AWS Open Source Blog
Building a series deletion API in Cortex
In this post, Ilan Gofman, an intern on the Amazon Managed Service for Prometheus team, shares his experience of designing and implementing the series deletion feature inside of the Cortex open source project. This new API will provide the ability to delete series from Cortex using the blocks storage engine. This blog post details the work done as part of an internship project. The feature is still under review and not yet available in Cortex.

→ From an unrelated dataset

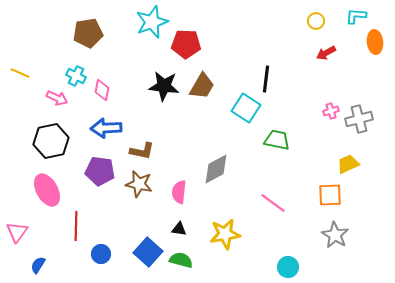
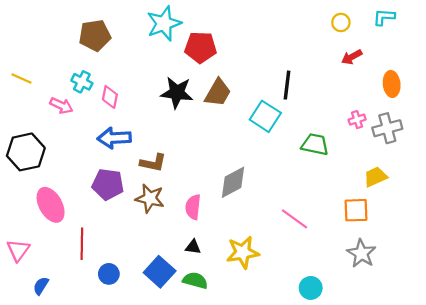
orange ellipse: (375, 42) -> (392, 84), moved
green trapezoid: (277, 140) -> (315, 144), moved
black hexagon: (51, 141) -> (26, 152), moved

Cortex is a distributed system that allows for a horizontally scalable, highly available, and long-term storage solution for Prometheus metrics. It is a Cloud Native Computing Foundation (CNCF) incubation project with an open source community working to continuously improve and make the software better for its users. Using Cortex, Amazon Managed Services for Prometheus (AMP) aims to provide its customers with a Prometheus-compatible monitoring service that simplifies the process of monitoring containerized applications at scale.

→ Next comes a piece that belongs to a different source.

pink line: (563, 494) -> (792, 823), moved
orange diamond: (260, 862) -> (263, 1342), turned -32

Currently, Cortex provides a tenant deletion API, which allows the full deletion of a user; however, this feature is limited to deleting all the series and samples of a user and does not offer selective deletion. Having the ability to delete specific samples will allow for a few use cases that are currently not actionable in Cortex. In this article, I’ll describe the design and implementation of a new series deletion feature inside the open source Cortex project.
Customers have mentioned that they need a way to delete confidential and PII information that may have been accidentally pushed as metrics. Furthermore, high-cardinality dimensions may need to be deleted if they are causing inefficient queries. Without a deletion API, customers would be stuck with the personal identifiable information (PII) security risk or with slow queries.
To better understand how the series deletion API is designed, it is helpful to know how the metrics are written to and retrieved from Cortex. Learning how the Cortex system is designed to handle data will allow for a better understanding of where the data exists and which components need to have samples deleted from. If you already know how Cortex works, you can skip to the API requirements section.
How metrics are collected in Cortex
Metrics are originally collected in Cortex using a Prometheus-compatible agent, such as a Prometheus server, AWS Distro for OpenTelemetry, or Grafana agent. Using Prometheus’s remote write API, the metrics are sent to Cortex. The incoming samples are first sent to the distributor service, which validates the correctness of the incoming samples.
The distributor then selects an ingester and sends the samples to it in batches. The ingester stores the recent data received from the distributors. Next, the ingester groups together all the samples for a particular tenant and creates a block of data, which is then uploaded to the long-term object storage. By default, the blocks are written from the ingester to the object storage, with each block containing two hours worth of samples.
After the blocks have been uploaded to the object storage, the compactor service merges and deduplicates the existing blocks to minimize the total number of blocks. By reducing the number of blocks, this step enables for more efficient queries. The compactor reduces the number of blocks by combining several smaller blocks into one larger block that contains the collection of samples from all blocks. Using the default configuration in Cortex, the compactor will merge multiple two-hour blocks into a single 12-hour block. This process is later repeated to combine the 12-hour blocks into a single, more optimized 24-hour block.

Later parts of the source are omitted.